A short, readable storyboard, presented as a list of panels with a one-line summary and the dialogue for each, gives them a place to spend that attention. They can tweak panel count, rewrite a line, swap a camera angle, before any image is generated.

That is also the part of Comicory that benefits the most from a fast iteration loop. Storyboard edits should feel like editing a doc, not like negotiating with an image model.

Rendering inherits a clear contract

Once the storyboard is settled, the rendering stage has a much smaller and clearer job.

For each panel, it receives an explicit description, a character reference, a camera intent, and the dialogue that must fit. It does not have to invent the page structure or guess what the user meant. It just has to draw the one panel.

That clean handoff makes character consistency easier. It makes panel composition easier. It makes targeted regeneration possible, because the storyboard remains the source of truth across retries.
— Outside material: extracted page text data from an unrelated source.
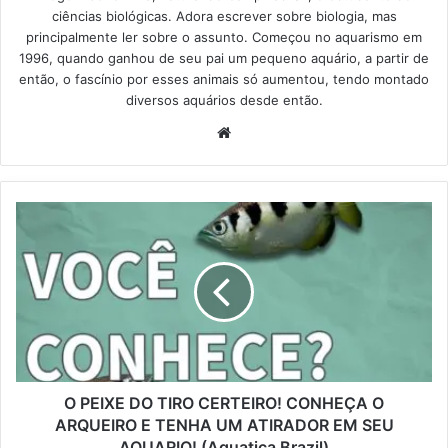
ciências biológicas. Adora escrever sobre biologia, mas
principalmente ler sobre o assunto. Começou no aquarismo em
1996, quando ganhou de seu pai um pequeno aquário, a partir de
então, o fascínio por esses animais só aumentou, tendo montado
diversos aquários desde então.
Website
O PEIXE DO TIRO CERTEIRO! CONHEÇA O
ARQUEIRO E TENHA UM ATIRADOR EM SEU
AQUARIO! (Aquatica Brazil)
It also makes the system easier to reason about. If a panel renders badly, the question is just "did the rendering stage do its job for this panel description?" There is no ambiguity about whether the story intent was right.
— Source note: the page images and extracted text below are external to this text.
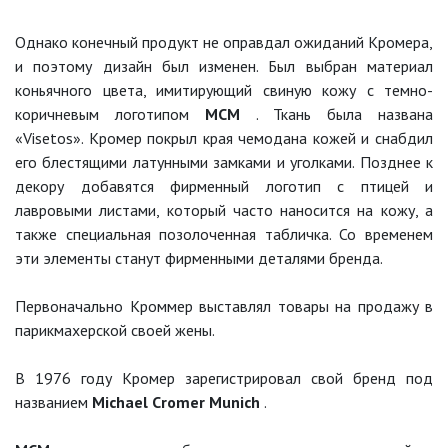
Однако конечный продукт не оправдал ожиданий Кромера,
и поэтому дизайн был изменен. Был выбран материал
коньячного цвета, имитирующий свиную кожу с темно-
коричневым логотипом
MCM
. Ткань была названа
«Visetos». Кромер покрыл края чемодана кожей и снабдил
его блестящими латунными замками и уголками. Позднее к
декору добавятся фирменный логотип с птицей и
лавровыми листами, который часто наносится на кожу, а
также специальная позолоченная табличка. Со временем
эти элементы станут фирменными деталями бренда.
Первоначально Кроммер выставлял товары на продажу в
парикмахерской своей жены.
В 1976 году Кромер зарегистрировал свой бренд под
названием
Michael Cromer Munich
.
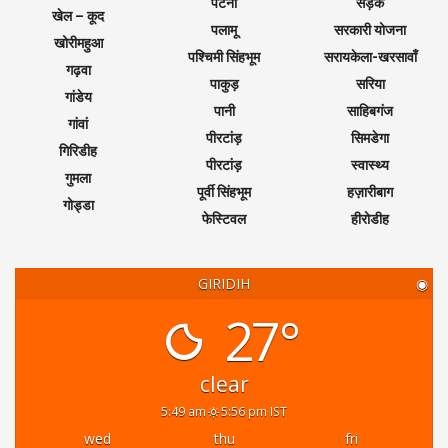
पटना
सड़क
खेल – कूद
पलामू
सरकारी योजना
खोरीमहुआ
पश्चिमी सिंहभूम
सरायकेला-खरसावाँ
गढ़वा
पाकुड़
सरिया
गांडेय
पानी
साहिबगंज
गांवां
पीरटांड़
सिमडेगा
गिरिडीह
पीरटांड़
स्वास्थ्य
गुमला
पूर्वी सिंहभूम
हज़ारीबाग
गोड्डा
फेस्टिवल
हीरोडीह
GIRIDIH
◉
27°
clear
5:49 am
5:56 pm IST
wed
thu
fri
What this looks like in the product

In Comicory the pipeline ends up roughly like this:

Take the user's story or prompt and produce a structural storyboard.
Show the storyboard to the user so they can edit panel count, descriptions, and dialogue.
Lock the storyboard.
Render each panel against the locked storyboard, reusing the same character reference.
Allow per-panel regeneration without changing the rest of the page.

Each step is its own product surface. Each can be improved on its own. The model does not have to be a comic genius. It just has to be reliable at each stage.

The product lesson

The biggest mistake I see in AI comic demos is collapsing storyboard and rendering into one heroic prompt and then blaming the model when it fails.

The model is not the bottleneck. The architecture is.

Once storyboard and rendering are separated, the model becomes a much more useful collaborator. The user gets a real place to apply taste. The system gets a clean contract between stages. The retries get cheaper. The final page gets better.

That is the kind of structural decision that does not show up in a flashy demo, but determines whether the product is actually usable for someone trying to make a real comic.